What production agent systems actually look like right now.
ARIS is the most mature open source deep research agent in use today. It is also the most boring.
You will not find a cool architecture diagram on its readme. You will not find claims of AGI. You will find twelve consecutive patch releases fixing SSE parsing edge cases, secret redaction bugs, idle timeouts, credential leakage, process cleanup and MCP correlation errors.
That is what a production agent system looks like. 5% interesting capability work. 95% boring operational error handling that no one will ever tweet about.
ARIS also follows every rule outlined in this article. It has deterministic guardrails. It uses lightest first extension. It logs structured state. It never lets the agent decide when to stop. It costs 1/10th what comparable agent systems cost to run.
The quiet unglamorous future.
Agent systems will not look like science fiction. They will look like cron jobs. They will look like Airflow pipelines. They will look like all the boring reliable infrastructure we have been building for the last forty years, with one small difference: inside the loop, there is an LLM.
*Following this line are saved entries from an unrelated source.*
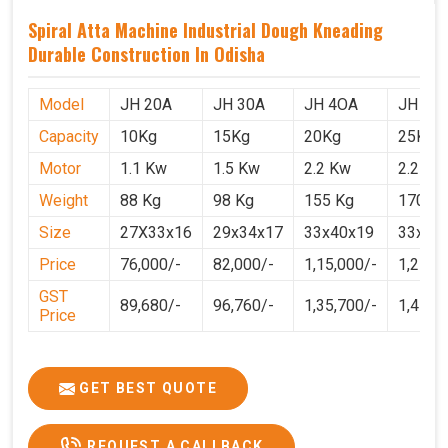
Spiral Atta Machine Industrial Dough Kneading
Durable Construction In Odisha
Model
JH 20A
JH 30A
JH 4OA
JH 50
Capacity
10Kg
15Kg
20Kg
25Kg
Motor
1.1 Kw
1.5 Kw
2.2 Kw
2.2 Kw
Weight
88 Kg
98 Kg
155 Kg
170 Kg
Size
27X33x16
29x34x17
33x40x19
33x40
Price
76,000/-
82,000/-
1,15,000/-
1,25,0
GST
89,680/-
96,760/-
1,35,700/-
1,4750
Price
GET BEST QUOTE
REQUEST A CALLBACK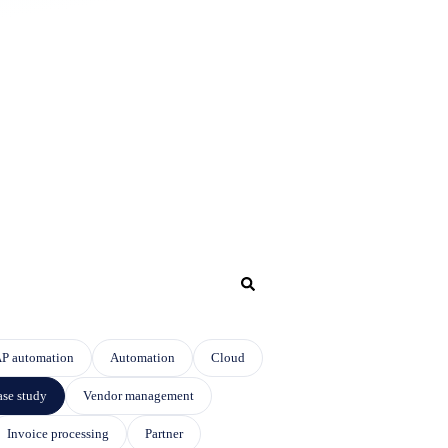
P automation
Automation
Cloud
se study
Vendor management
Invoice processing
Partner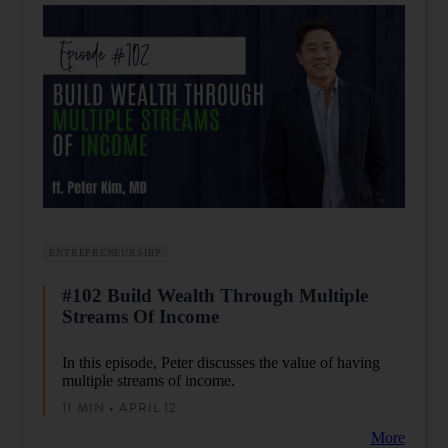
ENTREPRENEURSHIP
#102 Build Wealth Through Multiple
Streams Of Income
In this episode, Peter discusses the value of having
multiple streams of income.
11 MIN • APRIL 12
More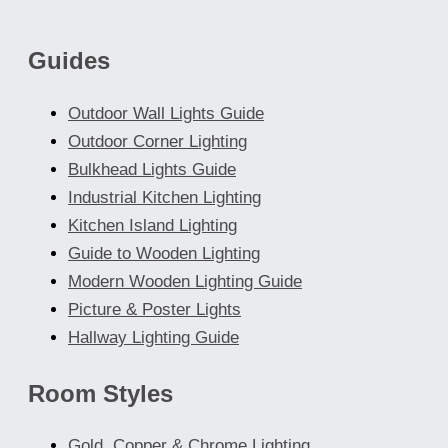
Guides
Outdoor Wall Lights Guide
Outdoor Corner Lighting
Bulkhead Lights Guide
Industrial Kitchen Lighting
Kitchen Island Lighting
Guide to Wooden Lighting
Modern Wooden Lighting Guide
Picture & Poster Lights
Hallway Lighting Guide
Room Styles
Gold, Copper & Chrome Lighting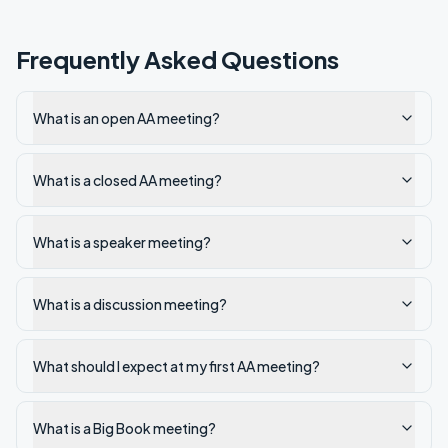
Frequently Asked Questions
What is an open AA meeting?
What is a closed AA meeting?
What is a speaker meeting?
What is a discussion meeting?
What should I expect at my first AA meeting?
What is a Big Book meeting?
All the hard problems are solved. None of them are reasoning problems. They are cost problems. They are audit problems. They are boundary problems. They are drift problems. They are the exact same problems every distributed system has always had.
If you are building agents right now, stop optimizing for the demo. Stop chasing better reasoning. Start building boring things. Build guardrails. Build ledgers. Build cost controls. Build failure modes that fail loudly.
That is the work that matters. That is the work that will still be running five years from now.